Records for the task section start

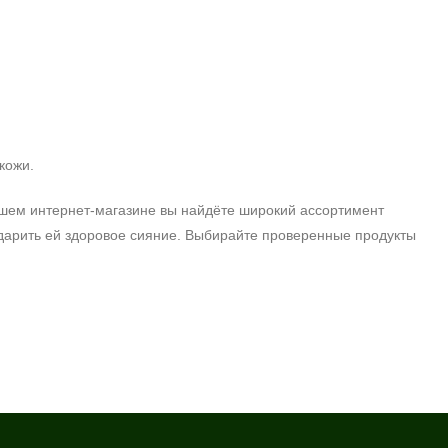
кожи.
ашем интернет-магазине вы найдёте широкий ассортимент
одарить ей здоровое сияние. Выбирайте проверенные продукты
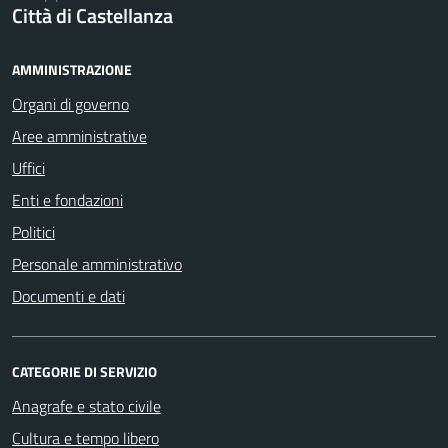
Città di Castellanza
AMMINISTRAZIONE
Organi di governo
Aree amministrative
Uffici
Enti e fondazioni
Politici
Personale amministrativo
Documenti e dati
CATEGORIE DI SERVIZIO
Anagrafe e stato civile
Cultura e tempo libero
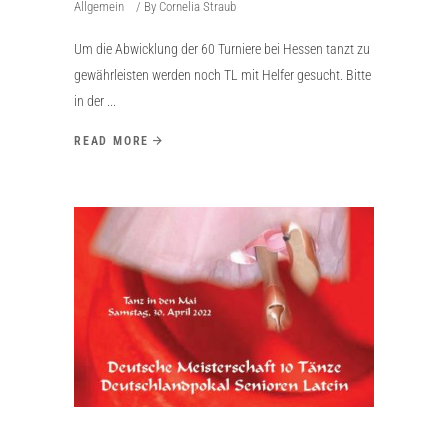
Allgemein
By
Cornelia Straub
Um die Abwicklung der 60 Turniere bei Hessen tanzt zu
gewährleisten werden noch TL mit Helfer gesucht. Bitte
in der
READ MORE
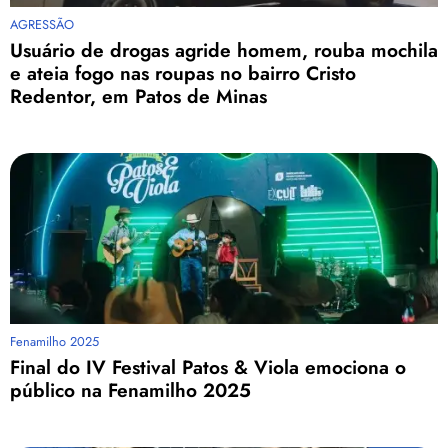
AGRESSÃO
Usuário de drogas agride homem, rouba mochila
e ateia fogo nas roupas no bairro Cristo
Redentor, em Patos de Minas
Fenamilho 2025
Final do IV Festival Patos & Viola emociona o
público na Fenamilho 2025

Records for the task section end
Records for the task section start

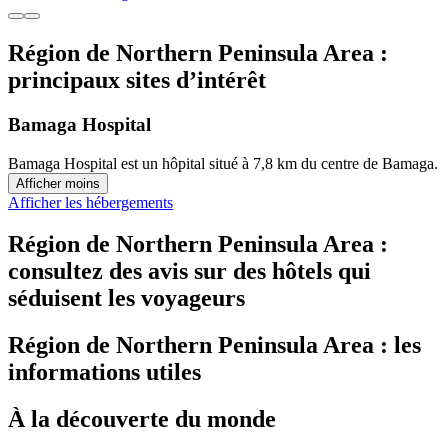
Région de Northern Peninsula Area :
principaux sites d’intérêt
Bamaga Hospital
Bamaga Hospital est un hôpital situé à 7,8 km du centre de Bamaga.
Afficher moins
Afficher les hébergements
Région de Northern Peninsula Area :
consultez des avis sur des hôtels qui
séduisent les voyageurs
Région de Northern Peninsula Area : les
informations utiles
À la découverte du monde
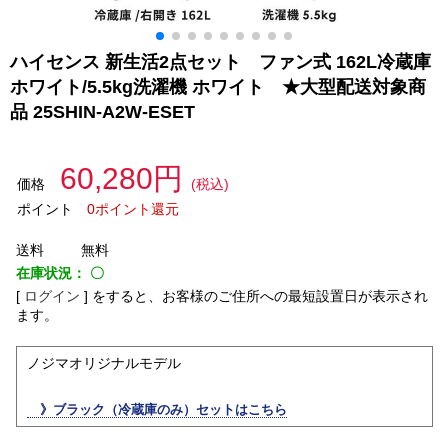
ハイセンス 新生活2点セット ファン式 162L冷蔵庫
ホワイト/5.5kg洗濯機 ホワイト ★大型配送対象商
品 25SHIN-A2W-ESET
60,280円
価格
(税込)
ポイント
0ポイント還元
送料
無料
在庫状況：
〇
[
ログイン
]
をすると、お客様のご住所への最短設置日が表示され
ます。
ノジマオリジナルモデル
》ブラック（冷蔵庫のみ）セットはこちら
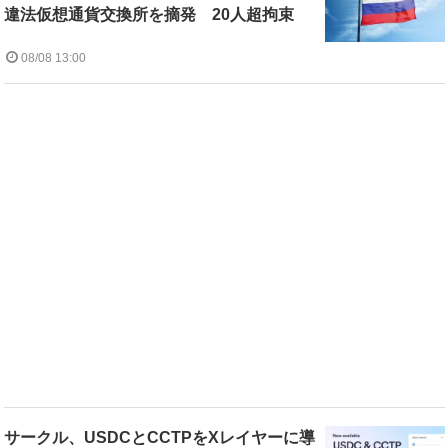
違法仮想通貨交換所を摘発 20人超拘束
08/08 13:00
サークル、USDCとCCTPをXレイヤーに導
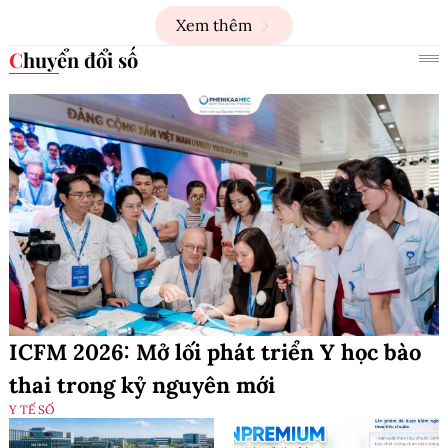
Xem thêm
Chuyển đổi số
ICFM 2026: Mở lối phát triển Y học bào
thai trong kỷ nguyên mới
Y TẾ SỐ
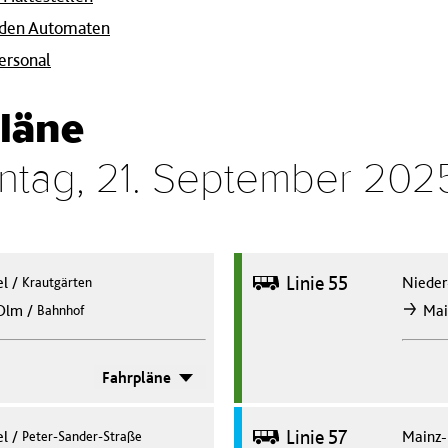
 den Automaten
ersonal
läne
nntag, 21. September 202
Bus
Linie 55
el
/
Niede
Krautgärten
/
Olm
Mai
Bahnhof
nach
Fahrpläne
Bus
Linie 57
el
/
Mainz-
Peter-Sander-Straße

Records for the task section end
Records for the task section start

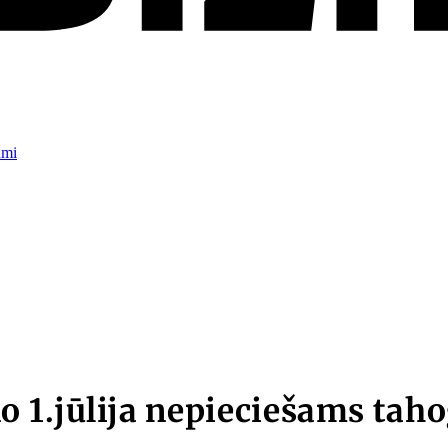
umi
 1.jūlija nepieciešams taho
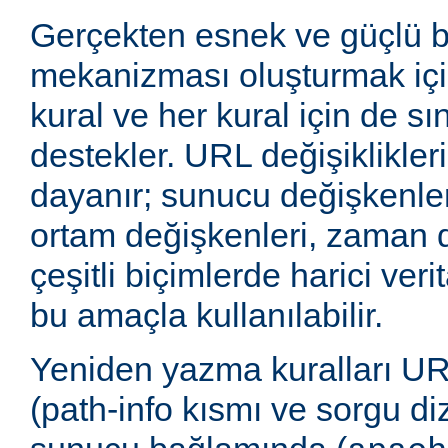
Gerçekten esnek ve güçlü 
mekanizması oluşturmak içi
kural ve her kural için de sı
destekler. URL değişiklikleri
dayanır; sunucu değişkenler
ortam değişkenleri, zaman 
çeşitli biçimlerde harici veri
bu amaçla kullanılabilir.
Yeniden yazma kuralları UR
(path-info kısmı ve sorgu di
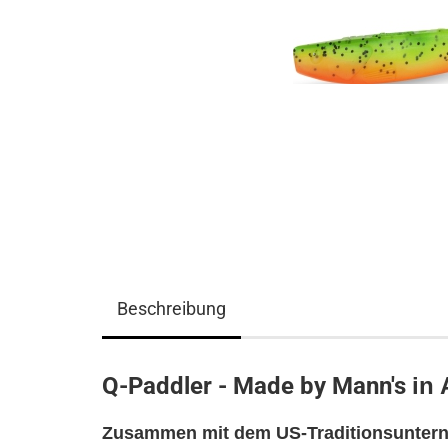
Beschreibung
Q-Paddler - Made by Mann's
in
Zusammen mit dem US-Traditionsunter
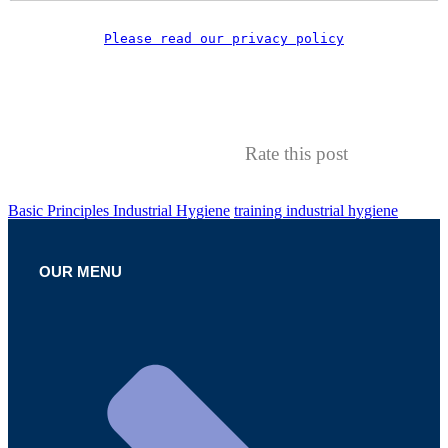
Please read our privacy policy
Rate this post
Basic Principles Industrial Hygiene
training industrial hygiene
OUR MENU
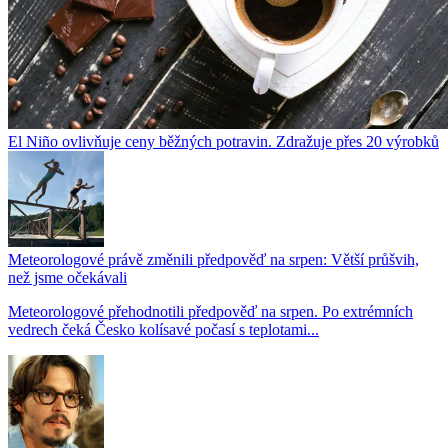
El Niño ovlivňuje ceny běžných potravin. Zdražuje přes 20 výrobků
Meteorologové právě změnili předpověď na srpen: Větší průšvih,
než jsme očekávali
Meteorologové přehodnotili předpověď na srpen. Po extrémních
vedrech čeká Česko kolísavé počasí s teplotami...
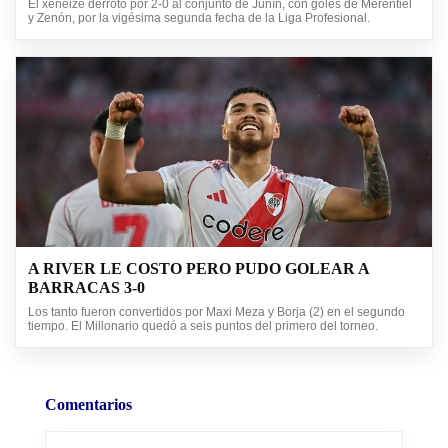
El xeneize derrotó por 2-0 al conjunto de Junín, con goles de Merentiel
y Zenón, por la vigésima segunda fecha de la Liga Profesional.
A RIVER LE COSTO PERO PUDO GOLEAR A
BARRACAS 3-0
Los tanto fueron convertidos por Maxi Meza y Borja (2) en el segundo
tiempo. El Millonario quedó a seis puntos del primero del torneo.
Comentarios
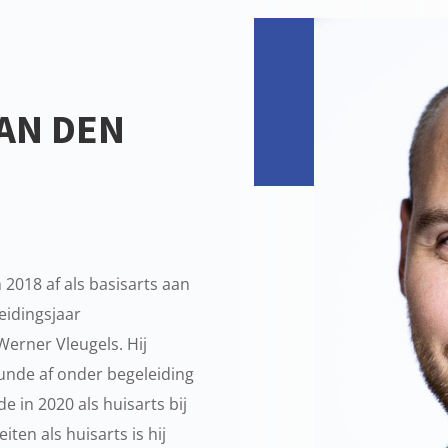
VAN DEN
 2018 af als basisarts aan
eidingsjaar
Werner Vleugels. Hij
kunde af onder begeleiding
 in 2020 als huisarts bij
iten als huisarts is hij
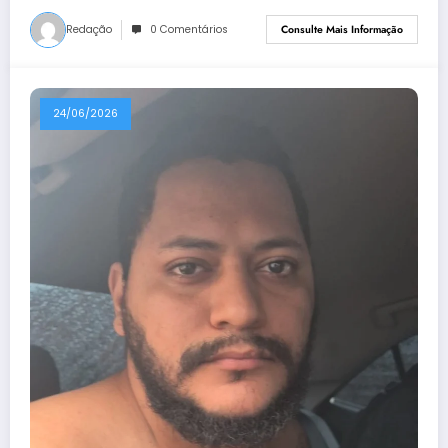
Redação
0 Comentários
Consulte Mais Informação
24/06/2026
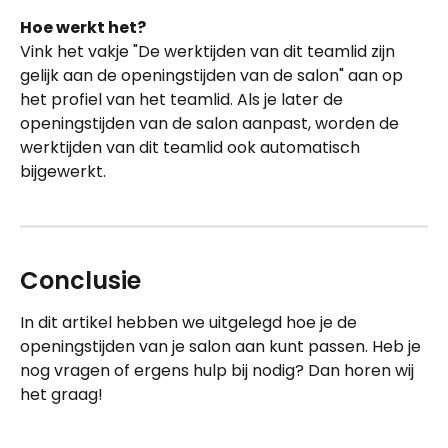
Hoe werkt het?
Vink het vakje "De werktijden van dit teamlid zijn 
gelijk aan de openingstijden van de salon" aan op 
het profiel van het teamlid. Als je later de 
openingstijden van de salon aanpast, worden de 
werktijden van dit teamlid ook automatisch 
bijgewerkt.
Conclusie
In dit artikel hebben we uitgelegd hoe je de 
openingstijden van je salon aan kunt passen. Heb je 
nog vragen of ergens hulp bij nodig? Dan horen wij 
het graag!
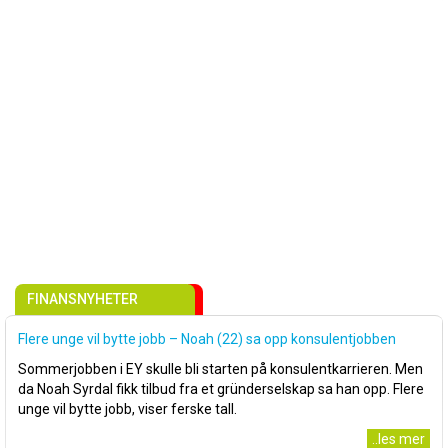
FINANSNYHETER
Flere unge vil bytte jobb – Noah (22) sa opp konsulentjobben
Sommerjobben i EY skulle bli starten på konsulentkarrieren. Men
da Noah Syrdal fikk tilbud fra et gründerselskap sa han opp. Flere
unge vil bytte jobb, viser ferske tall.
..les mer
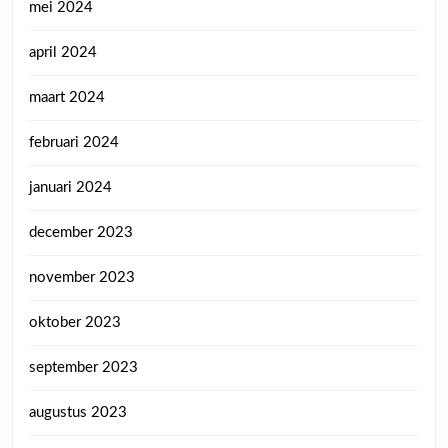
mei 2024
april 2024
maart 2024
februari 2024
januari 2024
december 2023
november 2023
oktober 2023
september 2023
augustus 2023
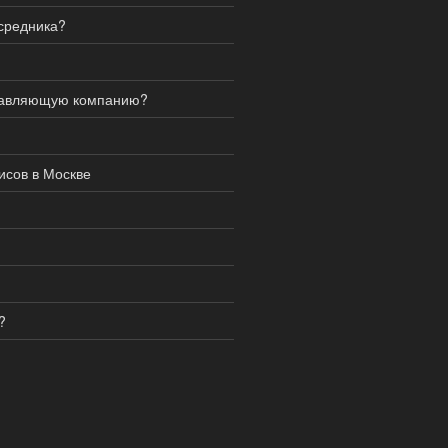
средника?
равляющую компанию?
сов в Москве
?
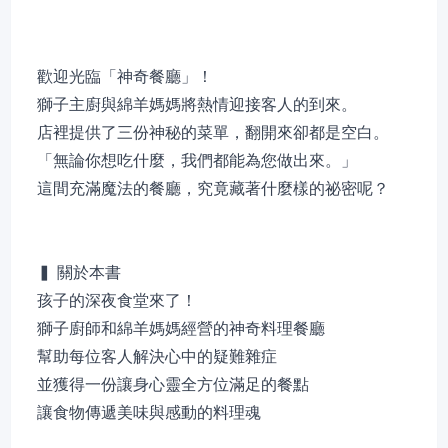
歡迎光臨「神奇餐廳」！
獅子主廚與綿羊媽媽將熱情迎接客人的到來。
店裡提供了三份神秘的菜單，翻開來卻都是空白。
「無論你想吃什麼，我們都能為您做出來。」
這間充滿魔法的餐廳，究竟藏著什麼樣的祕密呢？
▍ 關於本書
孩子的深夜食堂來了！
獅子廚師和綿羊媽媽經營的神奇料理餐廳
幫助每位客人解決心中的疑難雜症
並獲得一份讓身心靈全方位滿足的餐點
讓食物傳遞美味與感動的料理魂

Records for the task section end

What is expected: Only the lines containing the string "bytte" are needed; pull them out of the records.

Result for this exercise:
Flere unge vil bytte jobb – Noah (22) sa opp konsulentjobben
unge vil bytte jobb, viser ferske tall.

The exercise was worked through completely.